In this particular church, part of the tension comes between those who would prefer to use only the 1950s-era Pilgrim Hymnal and others who want to make use of the mid-1990s New Century Hymnal, both of which are in the pews of both churches I'm serving now. I've been critiqued for using both and either. I've been critiqued for going back and forth within the same service. Really, I've been critiqued for doing my job, which in my understanding is to choose hymns that support the total worship experience by illuminating the scriptures in yet another way.
I sang in a church choir for many years at Large Church, and perhaps that experience ruined me for other churches. The anthems and the hymns there expanded on and expressed further the themes of the lectionary. At Small Church, working with a young and cooperative musician, I helped choose music for the small choir that did the same thing.
I miss that.
I miss the spirit of cooperation and I miss the exploration of the meaning of our faith and our holy texts through the medium of music.
Yes, I like to sing "O Master, Let Me Walk With Thee."
Heck, I even like to sing "Onward Christian Soldiers," or rather, I like to sing the tune, which is one of the most stirring ever written. *I* understand that it is a METAPHOR. The trouble is the foe in some cases is right within the church building. The trouble is being set up to feel like the foe, despite all best attempts to provide faithful leadership in the local church context.
Some of you know what I'm talking about, and I don't mean that you know the secrets of my situation, I mean you've been there, on the receiving end of "helpful" lists of suggestions that are in fact weaponized.

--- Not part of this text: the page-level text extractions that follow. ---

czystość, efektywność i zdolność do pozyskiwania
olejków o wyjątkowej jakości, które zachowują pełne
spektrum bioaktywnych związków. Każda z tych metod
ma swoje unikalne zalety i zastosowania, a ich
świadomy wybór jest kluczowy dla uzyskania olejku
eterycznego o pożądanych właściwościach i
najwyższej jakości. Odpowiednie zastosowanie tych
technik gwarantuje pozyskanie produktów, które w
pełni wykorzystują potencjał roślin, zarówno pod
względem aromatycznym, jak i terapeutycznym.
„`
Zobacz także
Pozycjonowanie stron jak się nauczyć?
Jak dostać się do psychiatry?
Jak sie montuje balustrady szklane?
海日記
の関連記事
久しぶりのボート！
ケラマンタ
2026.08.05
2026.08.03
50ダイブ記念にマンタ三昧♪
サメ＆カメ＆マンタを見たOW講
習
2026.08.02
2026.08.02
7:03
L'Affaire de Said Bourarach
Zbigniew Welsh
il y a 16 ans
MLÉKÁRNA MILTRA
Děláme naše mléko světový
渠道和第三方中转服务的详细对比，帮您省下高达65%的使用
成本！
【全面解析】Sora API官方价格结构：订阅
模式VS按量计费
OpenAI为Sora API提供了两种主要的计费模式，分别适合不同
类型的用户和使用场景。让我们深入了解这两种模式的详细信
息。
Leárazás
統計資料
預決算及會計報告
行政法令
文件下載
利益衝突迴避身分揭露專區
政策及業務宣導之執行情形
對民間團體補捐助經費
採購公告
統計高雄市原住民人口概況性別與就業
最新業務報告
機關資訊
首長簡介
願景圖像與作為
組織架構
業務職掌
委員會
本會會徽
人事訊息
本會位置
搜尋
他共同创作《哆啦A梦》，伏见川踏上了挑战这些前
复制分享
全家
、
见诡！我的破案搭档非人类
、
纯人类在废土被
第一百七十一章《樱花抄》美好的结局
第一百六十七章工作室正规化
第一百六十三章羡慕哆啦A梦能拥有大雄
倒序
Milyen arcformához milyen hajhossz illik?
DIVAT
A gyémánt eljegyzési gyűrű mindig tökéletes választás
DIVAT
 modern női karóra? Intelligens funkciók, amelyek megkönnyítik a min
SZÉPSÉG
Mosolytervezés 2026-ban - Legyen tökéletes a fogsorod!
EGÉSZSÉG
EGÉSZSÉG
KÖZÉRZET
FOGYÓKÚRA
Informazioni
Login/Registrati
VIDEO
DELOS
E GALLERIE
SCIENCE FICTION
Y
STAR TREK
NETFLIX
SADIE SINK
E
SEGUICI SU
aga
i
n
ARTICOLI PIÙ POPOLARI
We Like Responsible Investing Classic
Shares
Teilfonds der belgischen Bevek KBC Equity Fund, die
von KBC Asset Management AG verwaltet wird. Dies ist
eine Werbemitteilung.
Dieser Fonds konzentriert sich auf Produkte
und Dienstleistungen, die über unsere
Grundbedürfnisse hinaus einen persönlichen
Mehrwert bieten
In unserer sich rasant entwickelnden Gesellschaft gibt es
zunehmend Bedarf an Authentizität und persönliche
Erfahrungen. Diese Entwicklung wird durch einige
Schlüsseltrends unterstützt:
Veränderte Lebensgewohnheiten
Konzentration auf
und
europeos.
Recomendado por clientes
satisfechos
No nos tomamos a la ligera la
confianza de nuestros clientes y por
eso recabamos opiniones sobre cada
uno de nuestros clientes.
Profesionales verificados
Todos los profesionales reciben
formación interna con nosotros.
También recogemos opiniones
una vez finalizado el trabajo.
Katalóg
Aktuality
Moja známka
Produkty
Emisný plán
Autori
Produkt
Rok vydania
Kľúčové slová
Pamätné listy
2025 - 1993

I will resist the temptation to reply with the dates on which the particular hymns have been sung in the past year.
"She did not approve of the day's choice of hymns, which were not known to her."
Yes, there is nothing new under the sun, or under the rain, in my case. We have these issues everywhere. We believe a piece of music or poetry that touches us will open God's word for others, when people want a cup of coffee or a report on the take from the bean supper or the chance to sing a song they know so well they don't even have to think about what the words mean.
This bothers me, because words mean a lot in my life, the words of poetry or hymns or, frankly, scripture. And I wonder what people actually hear. I wonder if they listen. I wonder if they care.
Before I begin to wrap myself in the mantle of John Adams, I will stop. Expect something about "1776" soon, though, because it's that season even if it's not that weather.